WHAT IS REQUIRED | The records beneath should be printed exactly, and the pictures are to be left out.

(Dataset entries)
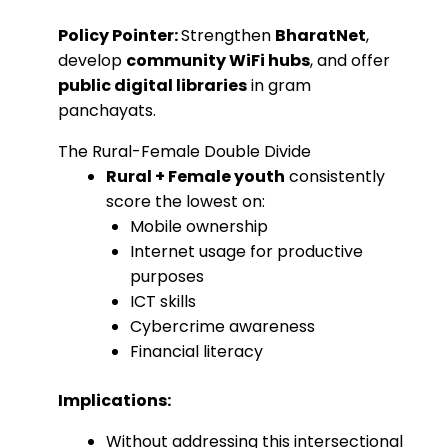
Policy Pointer:
Strengthen
BharatNet
,
develop
community WiFi hubs
, and offer
public digital libraries
in gram
panchayats.
The Rural-Female Double Divide
Rural + Female youth
consistently
score the lowest on:
Mobile ownership
Internet usage for productive
purposes
ICT skills
Cybercrime awareness
Financial literacy
Implications:
Without addressing this intersectional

ANSWER TO THIS TASK |
Policy Pointer:
Strengthen
BharatNet
,
develop
community WiFi hubs
, and offer
public digital libraries
in gram
panchayats.
The Rural-Female Double Divide
Rural + Female youth
consistently
score the lowest on:
Mobile ownership
Internet usage for productive
purposes
ICT skills
Cybercrime awareness
Financial literacy
Implications:
Without addressing this intersectional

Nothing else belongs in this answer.